Funds increased for home loans
“In a really active, really mature program, you’d be talking about twenty to twenty-five homes per year,” says Danis Gehl, director of the University Community Initiative (UCI). “So for us not having been around for very long, we’re doing pretty well.”
The Home Loan Guaranty Program enables eligible UB employees to finance up to 120 percent of the purchase price of a home, including renovation and closing costs, and it does not require a down payment. It is just one program sponsored by UCI, a collaboration between UB and its private-sector partners that works to revitalize the neighborhoods around the South Campus.

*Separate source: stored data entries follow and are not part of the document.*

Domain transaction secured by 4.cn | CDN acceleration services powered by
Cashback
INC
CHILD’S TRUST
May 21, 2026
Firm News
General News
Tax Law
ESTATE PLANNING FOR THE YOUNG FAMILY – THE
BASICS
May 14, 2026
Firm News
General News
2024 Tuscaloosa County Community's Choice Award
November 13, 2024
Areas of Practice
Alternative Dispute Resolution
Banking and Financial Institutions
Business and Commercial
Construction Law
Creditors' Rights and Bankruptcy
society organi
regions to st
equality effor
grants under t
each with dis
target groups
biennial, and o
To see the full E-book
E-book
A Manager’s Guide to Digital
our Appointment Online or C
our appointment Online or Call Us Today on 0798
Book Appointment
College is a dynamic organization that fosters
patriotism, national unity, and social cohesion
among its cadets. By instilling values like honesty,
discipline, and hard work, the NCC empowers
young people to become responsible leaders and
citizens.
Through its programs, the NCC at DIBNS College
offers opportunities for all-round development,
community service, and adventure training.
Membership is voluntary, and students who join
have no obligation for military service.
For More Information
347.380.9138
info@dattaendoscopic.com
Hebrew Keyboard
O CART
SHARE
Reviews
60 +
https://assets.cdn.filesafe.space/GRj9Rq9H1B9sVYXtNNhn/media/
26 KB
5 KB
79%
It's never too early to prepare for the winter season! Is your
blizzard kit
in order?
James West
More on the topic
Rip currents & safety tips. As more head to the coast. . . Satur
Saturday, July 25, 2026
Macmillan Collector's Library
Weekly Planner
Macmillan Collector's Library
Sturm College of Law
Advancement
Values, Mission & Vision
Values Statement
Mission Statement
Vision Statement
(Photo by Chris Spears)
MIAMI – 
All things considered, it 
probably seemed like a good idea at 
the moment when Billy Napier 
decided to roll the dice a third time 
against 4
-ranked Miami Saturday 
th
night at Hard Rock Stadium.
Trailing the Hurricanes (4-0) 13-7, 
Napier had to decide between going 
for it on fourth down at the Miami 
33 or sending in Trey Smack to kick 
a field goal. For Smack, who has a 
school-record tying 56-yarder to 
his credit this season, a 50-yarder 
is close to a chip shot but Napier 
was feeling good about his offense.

Gehl points out that UB’s commitment to the program has a psychological, as well as economic, impact on the neighborhood.
Home ownership, she explains, provides stability. The fact that UB is helping its employees invest in the neighborhood shows other potential home-buyers, who may not work at UB, that it’s a good place to put their money and their families.

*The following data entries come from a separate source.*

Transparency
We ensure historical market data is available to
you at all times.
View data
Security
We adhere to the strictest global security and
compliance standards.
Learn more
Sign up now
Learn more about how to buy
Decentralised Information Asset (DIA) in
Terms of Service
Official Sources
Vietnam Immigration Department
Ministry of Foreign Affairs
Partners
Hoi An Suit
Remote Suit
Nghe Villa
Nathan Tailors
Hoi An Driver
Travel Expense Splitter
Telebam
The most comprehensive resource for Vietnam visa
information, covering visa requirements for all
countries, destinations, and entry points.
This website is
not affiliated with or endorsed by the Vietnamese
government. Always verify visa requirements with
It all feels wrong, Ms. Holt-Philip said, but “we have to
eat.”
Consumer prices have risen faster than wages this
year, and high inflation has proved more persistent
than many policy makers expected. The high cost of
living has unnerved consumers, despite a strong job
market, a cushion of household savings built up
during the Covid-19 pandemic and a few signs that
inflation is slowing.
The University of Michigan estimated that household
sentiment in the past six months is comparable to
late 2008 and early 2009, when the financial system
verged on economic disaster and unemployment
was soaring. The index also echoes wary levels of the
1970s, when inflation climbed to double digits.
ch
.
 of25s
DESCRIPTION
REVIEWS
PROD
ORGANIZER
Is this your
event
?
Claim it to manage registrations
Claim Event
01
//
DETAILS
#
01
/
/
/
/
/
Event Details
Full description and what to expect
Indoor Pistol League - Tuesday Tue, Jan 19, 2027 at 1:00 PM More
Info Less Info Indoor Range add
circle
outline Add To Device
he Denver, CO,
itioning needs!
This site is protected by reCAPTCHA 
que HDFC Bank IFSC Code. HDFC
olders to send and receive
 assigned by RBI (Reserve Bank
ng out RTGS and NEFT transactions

“There’s a psychological impact,” she says. “It’s a signal to everybody that the university is encouraging employees to be in the University Heights neighborhood and it’s a vote of confidence for that neighborhood.”
David Benders, program director at WBFO, UB’s National Public Radio affiliate, and one of the program’s first home-buyers, agrees. He says that although he and his wife had never owned a home, they didn’t fit the typical “first-time home-buyer” profile: they were a little bit older and didn’t have a nest egg for a large down payment.
“It was really true that you could get into a home with either no money down or very little, get a very good rate and have a guaranteed mortgage,” he says.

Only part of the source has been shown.